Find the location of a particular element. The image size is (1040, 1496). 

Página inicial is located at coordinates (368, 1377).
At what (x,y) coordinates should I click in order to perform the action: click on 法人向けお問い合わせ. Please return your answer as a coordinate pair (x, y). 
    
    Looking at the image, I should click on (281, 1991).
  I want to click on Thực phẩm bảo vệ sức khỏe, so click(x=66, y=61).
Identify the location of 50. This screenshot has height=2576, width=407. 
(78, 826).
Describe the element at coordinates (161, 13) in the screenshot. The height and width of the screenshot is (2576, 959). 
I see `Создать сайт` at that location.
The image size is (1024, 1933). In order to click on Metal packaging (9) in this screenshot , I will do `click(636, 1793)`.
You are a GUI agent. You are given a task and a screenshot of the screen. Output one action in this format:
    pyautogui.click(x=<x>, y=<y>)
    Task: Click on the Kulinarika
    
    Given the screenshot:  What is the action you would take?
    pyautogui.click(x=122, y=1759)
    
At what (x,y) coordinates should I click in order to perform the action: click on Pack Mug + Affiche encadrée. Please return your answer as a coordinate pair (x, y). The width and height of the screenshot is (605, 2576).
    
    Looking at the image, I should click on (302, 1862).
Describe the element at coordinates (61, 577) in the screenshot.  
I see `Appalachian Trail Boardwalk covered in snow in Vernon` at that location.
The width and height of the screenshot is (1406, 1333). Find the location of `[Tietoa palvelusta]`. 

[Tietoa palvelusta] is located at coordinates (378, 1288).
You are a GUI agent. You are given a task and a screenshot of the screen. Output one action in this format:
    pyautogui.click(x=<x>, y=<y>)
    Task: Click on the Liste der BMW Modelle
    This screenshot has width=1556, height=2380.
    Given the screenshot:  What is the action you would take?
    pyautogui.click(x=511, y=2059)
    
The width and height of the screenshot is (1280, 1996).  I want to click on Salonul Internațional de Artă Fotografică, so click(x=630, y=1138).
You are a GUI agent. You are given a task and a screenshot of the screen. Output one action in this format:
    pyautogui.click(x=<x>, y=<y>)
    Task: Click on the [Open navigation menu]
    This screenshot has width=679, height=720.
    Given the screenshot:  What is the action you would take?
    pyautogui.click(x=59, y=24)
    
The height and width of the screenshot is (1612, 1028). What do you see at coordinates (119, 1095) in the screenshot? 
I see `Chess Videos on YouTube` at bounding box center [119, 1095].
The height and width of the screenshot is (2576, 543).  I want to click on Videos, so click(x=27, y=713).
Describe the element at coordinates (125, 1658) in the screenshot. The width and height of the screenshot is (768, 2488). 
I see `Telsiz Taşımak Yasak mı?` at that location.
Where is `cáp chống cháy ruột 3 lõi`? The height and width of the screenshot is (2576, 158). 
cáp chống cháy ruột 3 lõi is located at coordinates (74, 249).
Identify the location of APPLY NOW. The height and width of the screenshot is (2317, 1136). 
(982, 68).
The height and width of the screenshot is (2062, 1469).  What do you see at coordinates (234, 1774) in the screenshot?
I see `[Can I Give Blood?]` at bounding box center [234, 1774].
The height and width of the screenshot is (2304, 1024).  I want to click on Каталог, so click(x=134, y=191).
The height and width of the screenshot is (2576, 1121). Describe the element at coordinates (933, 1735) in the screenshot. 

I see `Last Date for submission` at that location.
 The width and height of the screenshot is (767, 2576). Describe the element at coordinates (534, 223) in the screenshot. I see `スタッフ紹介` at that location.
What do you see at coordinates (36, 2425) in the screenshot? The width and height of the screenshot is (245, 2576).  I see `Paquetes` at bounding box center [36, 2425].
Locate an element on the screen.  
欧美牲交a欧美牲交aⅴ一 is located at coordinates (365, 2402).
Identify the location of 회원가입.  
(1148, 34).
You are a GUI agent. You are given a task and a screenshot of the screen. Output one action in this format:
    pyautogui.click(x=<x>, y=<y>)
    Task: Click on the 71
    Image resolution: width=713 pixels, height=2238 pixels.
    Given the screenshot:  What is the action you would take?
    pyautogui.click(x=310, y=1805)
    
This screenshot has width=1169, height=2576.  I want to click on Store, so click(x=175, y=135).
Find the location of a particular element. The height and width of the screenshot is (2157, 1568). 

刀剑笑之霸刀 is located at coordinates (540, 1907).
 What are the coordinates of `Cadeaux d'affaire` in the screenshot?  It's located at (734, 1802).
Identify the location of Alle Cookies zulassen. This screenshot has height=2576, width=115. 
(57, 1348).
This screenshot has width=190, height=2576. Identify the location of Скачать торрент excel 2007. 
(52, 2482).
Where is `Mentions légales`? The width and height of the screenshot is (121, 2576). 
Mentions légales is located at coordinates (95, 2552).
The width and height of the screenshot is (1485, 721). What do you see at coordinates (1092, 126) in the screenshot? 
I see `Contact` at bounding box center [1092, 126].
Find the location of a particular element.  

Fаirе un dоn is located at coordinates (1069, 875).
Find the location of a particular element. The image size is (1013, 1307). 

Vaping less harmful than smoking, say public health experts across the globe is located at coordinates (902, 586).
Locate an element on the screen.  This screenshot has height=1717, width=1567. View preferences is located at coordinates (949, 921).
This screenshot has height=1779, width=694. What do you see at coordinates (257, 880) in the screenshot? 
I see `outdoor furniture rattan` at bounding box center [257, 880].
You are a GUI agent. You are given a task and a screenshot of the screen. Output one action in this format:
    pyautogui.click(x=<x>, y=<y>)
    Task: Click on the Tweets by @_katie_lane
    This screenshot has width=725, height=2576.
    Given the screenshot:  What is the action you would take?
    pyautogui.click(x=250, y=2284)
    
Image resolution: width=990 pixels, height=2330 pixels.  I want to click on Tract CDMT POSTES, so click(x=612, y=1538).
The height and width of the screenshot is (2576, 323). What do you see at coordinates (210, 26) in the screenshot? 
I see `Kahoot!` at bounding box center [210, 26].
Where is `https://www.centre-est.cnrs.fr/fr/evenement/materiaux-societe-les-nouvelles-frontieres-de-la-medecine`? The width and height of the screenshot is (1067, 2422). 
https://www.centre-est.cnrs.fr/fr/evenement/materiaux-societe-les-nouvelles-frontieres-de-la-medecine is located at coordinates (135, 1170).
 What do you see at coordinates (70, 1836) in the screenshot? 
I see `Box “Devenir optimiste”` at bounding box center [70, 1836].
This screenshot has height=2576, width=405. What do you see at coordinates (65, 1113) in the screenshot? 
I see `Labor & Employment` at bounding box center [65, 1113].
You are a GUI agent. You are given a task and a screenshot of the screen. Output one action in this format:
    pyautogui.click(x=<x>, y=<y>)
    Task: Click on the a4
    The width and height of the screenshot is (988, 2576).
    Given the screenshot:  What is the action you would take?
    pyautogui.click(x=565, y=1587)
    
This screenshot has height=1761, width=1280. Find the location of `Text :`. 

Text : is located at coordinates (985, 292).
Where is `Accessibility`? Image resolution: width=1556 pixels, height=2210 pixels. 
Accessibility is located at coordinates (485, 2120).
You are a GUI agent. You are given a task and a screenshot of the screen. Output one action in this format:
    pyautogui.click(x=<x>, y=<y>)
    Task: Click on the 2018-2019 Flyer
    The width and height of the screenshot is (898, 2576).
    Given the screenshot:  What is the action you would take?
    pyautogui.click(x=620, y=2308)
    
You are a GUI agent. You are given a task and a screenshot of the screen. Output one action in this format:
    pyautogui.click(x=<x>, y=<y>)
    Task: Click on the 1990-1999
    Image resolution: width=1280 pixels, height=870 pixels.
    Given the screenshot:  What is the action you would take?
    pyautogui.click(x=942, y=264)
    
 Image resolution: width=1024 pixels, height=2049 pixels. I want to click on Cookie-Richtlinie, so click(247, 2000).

● **Your objective**: All of the entries should be transcribed exactly as they appear.

● **Exercise solution**:
Find the location of a particular element. The image size is (1040, 1496). 

Página inicial is located at coordinates (368, 1377).
At what (x,y) coordinates should I click in order to perform the action: click on 法人向けお問い合わせ. Please return your answer as a coordinate pair (x, y). 
    
    Looking at the image, I should click on (281, 1991).
  I want to click on Thực phẩm bảo vệ sức khỏe, so click(x=66, y=61).
Identify the location of 50. This screenshot has height=2576, width=407. 
(78, 826).
Describe the element at coordinates (161, 13) in the screenshot. The height and width of the screenshot is (2576, 959). 
I see `Создать сайт` at that location.
The image size is (1024, 1933). In order to click on Metal packaging (9) in this screenshot , I will do `click(636, 1793)`.
You are a GUI agent. You are given a task and a screenshot of the screen. Output one action in this format:
    pyautogui.click(x=<x>, y=<y>)
    Task: Click on the Kulinarika
    
    Given the screenshot:  What is the action you would take?
    pyautogui.click(x=122, y=1759)
    
At what (x,y) coordinates should I click in order to perform the action: click on Pack Mug + Affiche encadrée. Please return your answer as a coordinate pair (x, y). The width and height of the screenshot is (605, 2576).
    
    Looking at the image, I should click on (302, 1862).
Describe the element at coordinates (61, 577) in the screenshot.  
I see `Appalachian Trail Boardwalk covered in snow in Vernon` at that location.
The width and height of the screenshot is (1406, 1333). Find the location of `[Tietoa palvelusta]`. 

[Tietoa palvelusta] is located at coordinates (378, 1288).
You are a GUI agent. You are given a task and a screenshot of the screen. Output one action in this format:
    pyautogui.click(x=<x>, y=<y>)
    Task: Click on the Liste der BMW Modelle
    This screenshot has width=1556, height=2380.
    Given the screenshot:  What is the action you would take?
    pyautogui.click(x=511, y=2059)
    
The width and height of the screenshot is (1280, 1996).  I want to click on Salonul Internațional de Artă Fotografică, so click(x=630, y=1138).
You are a GUI agent. You are given a task and a screenshot of the screen. Output one action in this format:
    pyautogui.click(x=<x>, y=<y>)
    Task: Click on the [Open navigation menu]
    This screenshot has width=679, height=720.
    Given the screenshot:  What is the action you would take?
    pyautogui.click(x=59, y=24)
    
The height and width of the screenshot is (1612, 1028). What do you see at coordinates (119, 1095) in the screenshot? 
I see `Chess Videos on YouTube` at bounding box center [119, 1095].
The height and width of the screenshot is (2576, 543).  I want to click on Videos, so click(x=27, y=713).
Describe the element at coordinates (125, 1658) in the screenshot. The width and height of the screenshot is (768, 2488). 
I see `Telsiz Taşımak Yasak mı?` at that location.
Where is `cáp chống cháy ruột 3 lõi`? The height and width of the screenshot is (2576, 158). 
cáp chống cháy ruột 3 lõi is located at coordinates (74, 249).
Identify the location of APPLY NOW. The height and width of the screenshot is (2317, 1136). 
(982, 68).
The height and width of the screenshot is (2062, 1469).  What do you see at coordinates (234, 1774) in the screenshot?
I see `[Can I Give Blood?]` at bounding box center [234, 1774].
The height and width of the screenshot is (2304, 1024).  I want to click on Каталог, so click(x=134, y=191).
The height and width of the screenshot is (2576, 1121). Describe the element at coordinates (933, 1735) in the screenshot. 

I see `Last Date for submission` at that location.
 The width and height of the screenshot is (767, 2576). Describe the element at coordinates (534, 223) in the screenshot. I see `スタッフ紹介` at that location.
What do you see at coordinates (36, 2425) in the screenshot? The width and height of the screenshot is (245, 2576).  I see `Paquetes` at bounding box center [36, 2425].
Locate an element on the screen.  
欧美牲交a欧美牲交aⅴ一 is located at coordinates (365, 2402).
Identify the location of 회원가입.  
(1148, 34).
You are a GUI agent. You are given a task and a screenshot of the screen. Output one action in this format:
    pyautogui.click(x=<x>, y=<y>)
    Task: Click on the 71
    Image resolution: width=713 pixels, height=2238 pixels.
    Given the screenshot:  What is the action you would take?
    pyautogui.click(x=310, y=1805)
    
This screenshot has width=1169, height=2576.  I want to click on Store, so click(x=175, y=135).
Find the location of a particular element. The height and width of the screenshot is (2157, 1568). 

刀剑笑之霸刀 is located at coordinates (540, 1907).
 What are the coordinates of `Cadeaux d'affaire` in the screenshot?  It's located at (734, 1802).
Identify the location of Alle Cookies zulassen. This screenshot has height=2576, width=115. 
(57, 1348).
This screenshot has width=190, height=2576. Identify the location of Скачать торрент excel 2007. 
(52, 2482).
Where is `Mentions légales`? The width and height of the screenshot is (121, 2576). 
Mentions légales is located at coordinates (95, 2552).
The width and height of the screenshot is (1485, 721). What do you see at coordinates (1092, 126) in the screenshot? 
I see `Contact` at bounding box center [1092, 126].
Find the location of a particular element.  

Fаirе un dоn is located at coordinates (1069, 875).
Find the location of a particular element. The image size is (1013, 1307). 

Vaping less harmful than smoking, say public health experts across the globe is located at coordinates (902, 586).
Locate an element on the screen.  This screenshot has height=1717, width=1567. View preferences is located at coordinates (949, 921).
This screenshot has height=1779, width=694. What do you see at coordinates (257, 880) in the screenshot? 
I see `outdoor furniture rattan` at bounding box center [257, 880].
You are a GUI agent. You are given a task and a screenshot of the screen. Output one action in this format:
    pyautogui.click(x=<x>, y=<y>)
    Task: Click on the Tweets by @_katie_lane
    This screenshot has width=725, height=2576.
    Given the screenshot:  What is the action you would take?
    pyautogui.click(x=250, y=2284)
    
Image resolution: width=990 pixels, height=2330 pixels.  I want to click on Tract CDMT POSTES, so click(x=612, y=1538).
The height and width of the screenshot is (2576, 323). What do you see at coordinates (210, 26) in the screenshot? 
I see `Kahoot!` at bounding box center [210, 26].
Where is `https://www.centre-est.cnrs.fr/fr/evenement/materiaux-societe-les-nouvelles-frontieres-de-la-medecine`? The width and height of the screenshot is (1067, 2422). 
https://www.centre-est.cnrs.fr/fr/evenement/materiaux-societe-les-nouvelles-frontieres-de-la-medecine is located at coordinates (135, 1170).
 What do you see at coordinates (70, 1836) in the screenshot? 
I see `Box “Devenir optimiste”` at bounding box center [70, 1836].
This screenshot has height=2576, width=405. What do you see at coordinates (65, 1113) in the screenshot? 
I see `Labor & Employment` at bounding box center [65, 1113].
You are a GUI agent. You are given a task and a screenshot of the screen. Output one action in this format:
    pyautogui.click(x=<x>, y=<y>)
    Task: Click on the a4
    The width and height of the screenshot is (988, 2576).
    Given the screenshot:  What is the action you would take?
    pyautogui.click(x=565, y=1587)
    
This screenshot has height=1761, width=1280. Find the location of `Text :`. 

Text : is located at coordinates (985, 292).
Where is `Accessibility`? Image resolution: width=1556 pixels, height=2210 pixels. 
Accessibility is located at coordinates (485, 2120).
You are a GUI agent. You are given a task and a screenshot of the screen. Output one action in this format:
    pyautogui.click(x=<x>, y=<y>)
    Task: Click on the 2018-2019 Flyer
    The width and height of the screenshot is (898, 2576).
    Given the screenshot:  What is the action you would take?
    pyautogui.click(x=620, y=2308)
    
You are a GUI agent. You are given a task and a screenshot of the screen. Output one action in this format:
    pyautogui.click(x=<x>, y=<y>)
    Task: Click on the 1990-1999
    Image resolution: width=1280 pixels, height=870 pixels.
    Given the screenshot:  What is the action you would take?
    pyautogui.click(x=942, y=264)
    
 Image resolution: width=1024 pixels, height=2049 pixels. I want to click on Cookie-Richtlinie, so click(247, 2000).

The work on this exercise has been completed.